Se volvió al oír el saludo de Merton. No sonrió ni gritó. En su lugar, hizo un gesto de determinación, bajó con cuidado del talud y le ofreció la mano a Mitch. Se saludaron con un apretón firme.

—Ayer por la mañana recibimos los resultados de los análisis de radiocarbono —dijo—. Tienen más de trece mil años, quinientos arriba o abajo... y si comían mucho salmón, entonces tienen doce mil quinientos años. Pero los tipos de las Cinco Tribus dicen que la ciencia occidental intenta despojarles de la dignidad que les queda. Pensaba que podría razonar con ellos.

—Al menos lo intentaste —dijo Mitch.

—Siento haberte juzgado con tanta dureza, Mitch. Mantuve la calma durante mucho tiempo, a pesar de los indicios de problemas, y entonces esa mujer, Sue Champion... Pensaba que éramos amigas. Se encarga de asesorar a las tribus. Volvió ayer, con dos hombres. Los hombres fueron... tan chulos, Mitch.
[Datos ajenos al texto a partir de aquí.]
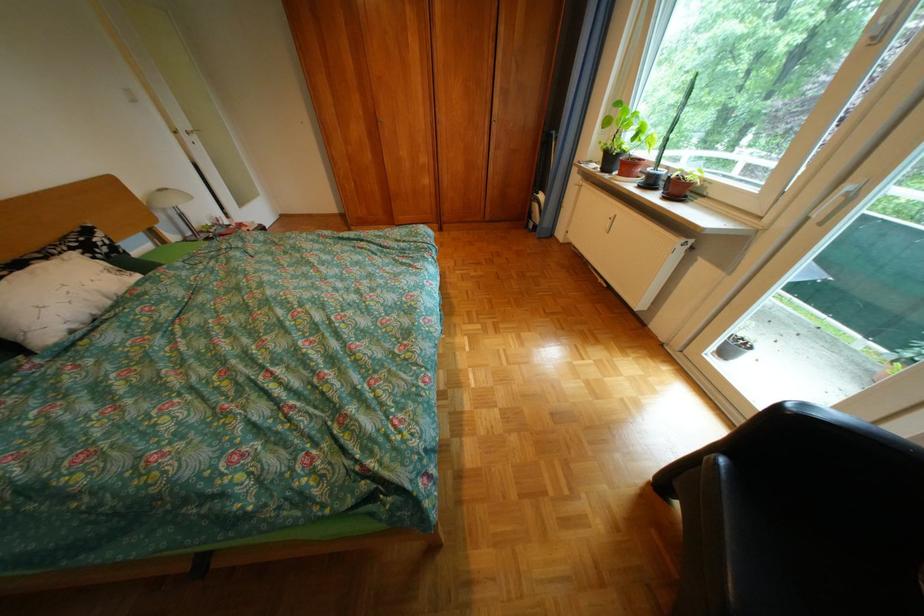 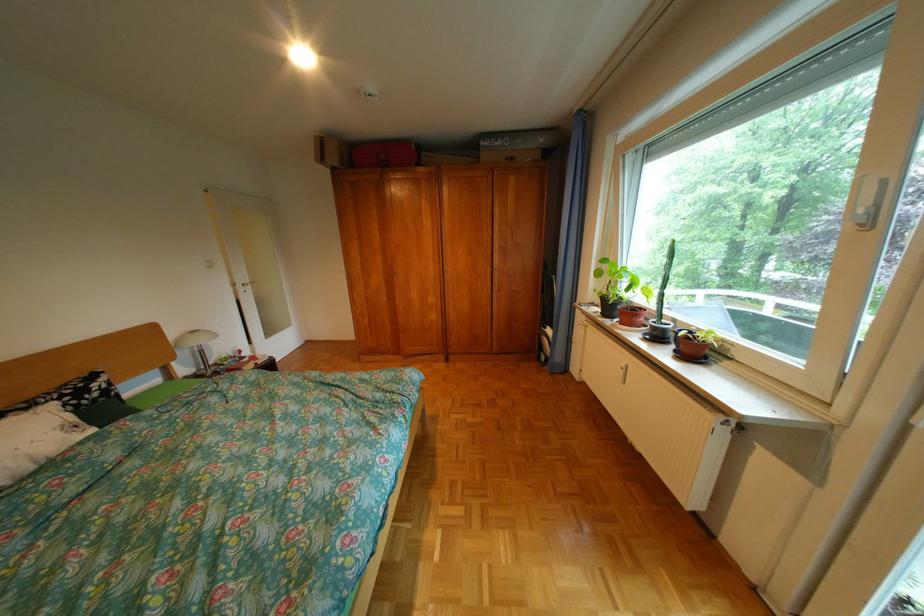 The images are taken continuously from a first-person perspective. In which direction are you moving?

The cameraman moved toward right, forward. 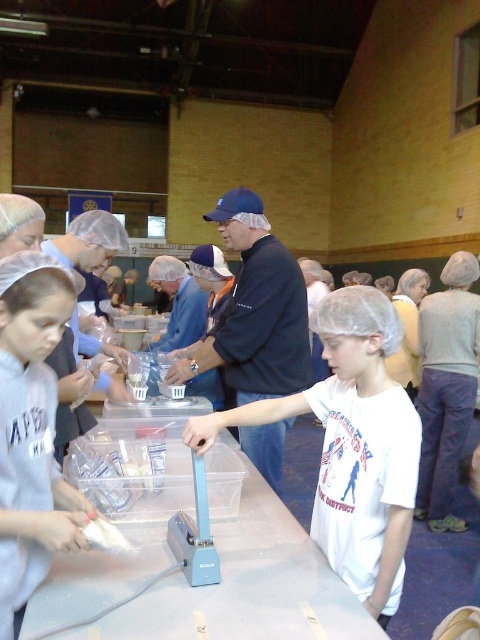 Question: Is clear plastic table at center bigger than blue fabric shirt at center?

Choices:
 (A) yes
 (B) no

Answer: (B)

Question: Which point is farther from the camera taking this photo?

Como chiquillos demostrando que pueden mear por encima de la puerta del establo. Me acusaron de estar fabricando pruebas para apoyar mis mentiras. Dijeron que tenían al gobierno y la ley de su parte. La misma Némesis de siempre, la ARPTNA. —Se refería al Acta de Repatriación y Protección de las Tumbas de los Nativos Americanos. Mitch conocía perfectamente los detalles de esa norma.